Susan Musgrave is the author of nineteen collections of poetry, among other works.
Related Letters and Responses
Richard Moon Toronto
The Literary Review of Canada recently published a review of my book The Life and Death of Freedom of Expression. While I am grateful for any attention given to my writing, the review says very little about the book, and what it does say is either misleading or wrong.
While the review does not engage with the book’s larger arguments, it seems to suggest that the book adopts a U.S. libertarian approach to the freedom. This is not something that has ever before been suggested about my writing on free expression. The book offers a social or relational account of the freedom, which I first put forward in the 1990s.
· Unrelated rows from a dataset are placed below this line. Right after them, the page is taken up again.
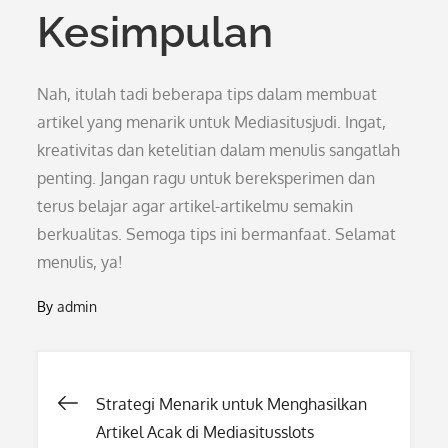
Kesimpulan
Nah, itulah tadi beberapa tips dalam membuat
artikel yang menarik untuk Mediasitusjudi. Ingat,
kreativitas dan ketelitian dalam menulis sangatlah
penting. Jangan ragu untuk bereksperimen dan
terus belajar agar artikel-artikelmu semakin
berkualitas. Semoga tips ini bermanfaat. Selamat
menulis, ya!
By
admin
Post
Strategi Menarik untuk Menghasilkan
Artikel Acak di Mediasitusslots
I argue that freedom of expression is valuable because human agency and identity emerge in discourse — in the joint activity of creating meaning. Human reflection and judgment are dependent on socially created languages, which give shape to idea and feeling. We become individuals capable of thought and judgment when we join in conversation with others and participate in collective life. I further argue that recognition that individual agency and identity emerge in communicative interaction is crucial to understanding not only the value of expression but also its potential for harm. This does not sound like a libertarian account of the freedom.
Someone who reads the review might think, for example, that I am opposed to the restriction of hate speech. Yet, in one of the longer chapters, I argue that the restriction of hate speech is important and compatible with the free expression right. I do, however, suggest that, in the online world, traditional legal responses are inadequate to address the wide and rapid spread of hate speech: “The shift to social media as the principal platform for public engagement has added to the ways in which speech can be harmful, while at the same time undermining the effectiveness of traditional legal responses to harmful speech.”
The reviewer makes a number of points that are simply inaccurate. These may seem trivial, but they are unfortunately the only specific points the reviewer makes about the book. They illustrate the reviewer’s careless reading of it and of the case law. For example, the reviewer says that I am wrong when I say that the Supreme Court of Canada held that the provision in the Quebec sign law requiring that commercial signs include French was a justified restriction on the section 2(b) freedom of expression right. This is from the headnote of one of the SCC decisions I discuss: “The requirement of either joint or predominant use [of French] is justified under [section 1 of the Charter].”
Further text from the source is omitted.